Beneath this task are records; print exactly the stretch of them from the line with "YouTube/Kris Kross Amsterdam" through the line with "Password Management", both ends included.
⁂
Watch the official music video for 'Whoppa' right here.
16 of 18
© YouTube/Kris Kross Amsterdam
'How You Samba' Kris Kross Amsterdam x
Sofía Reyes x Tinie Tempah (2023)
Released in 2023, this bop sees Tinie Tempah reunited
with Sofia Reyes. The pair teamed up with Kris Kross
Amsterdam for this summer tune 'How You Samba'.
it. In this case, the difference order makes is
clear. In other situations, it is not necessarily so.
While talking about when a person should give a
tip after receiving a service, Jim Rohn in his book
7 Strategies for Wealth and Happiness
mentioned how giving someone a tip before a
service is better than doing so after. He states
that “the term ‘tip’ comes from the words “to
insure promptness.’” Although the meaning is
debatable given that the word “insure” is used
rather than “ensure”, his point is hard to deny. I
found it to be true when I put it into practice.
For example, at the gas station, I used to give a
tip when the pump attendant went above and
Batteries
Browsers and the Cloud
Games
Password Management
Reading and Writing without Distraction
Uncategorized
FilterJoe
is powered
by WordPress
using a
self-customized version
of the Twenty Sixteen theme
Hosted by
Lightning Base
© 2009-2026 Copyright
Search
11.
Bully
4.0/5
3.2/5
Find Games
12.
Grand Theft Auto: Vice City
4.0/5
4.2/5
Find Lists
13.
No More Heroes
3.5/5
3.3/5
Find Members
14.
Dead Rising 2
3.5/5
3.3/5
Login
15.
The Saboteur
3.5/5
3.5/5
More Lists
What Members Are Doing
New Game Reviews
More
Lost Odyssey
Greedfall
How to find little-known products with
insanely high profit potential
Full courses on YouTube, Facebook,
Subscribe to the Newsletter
⁂
| WRITTEN SOLUTION |
© YouTube/Kris Kross Amsterdam
'How You Samba' Kris Kross Amsterdam x
Sofía Reyes x Tinie Tempah (2023)
Released in 2023, this bop sees Tinie Tempah reunited
with Sofia Reyes. The pair teamed up with Kris Kross
Amsterdam for this summer tune 'How You Samba'.
it. In this case, the difference order makes is
clear. In other situations, it is not necessarily so.
While talking about when a person should give a
tip after receiving a service, Jim Rohn in his book
7 Strategies for Wealth and Happiness
mentioned how giving someone a tip before a
service is better than doing so after. He states
that “the term ‘tip’ comes from the words “to
insure promptness.’” Although the meaning is
debatable given that the word “insure” is used
rather than “ensure”, his point is hard to deny. I
found it to be true when I put it into practice.
For example, at the gas station, I used to give a
tip when the pump attendant went above and
Batteries
Browsers and the Cloud
Games
Password Management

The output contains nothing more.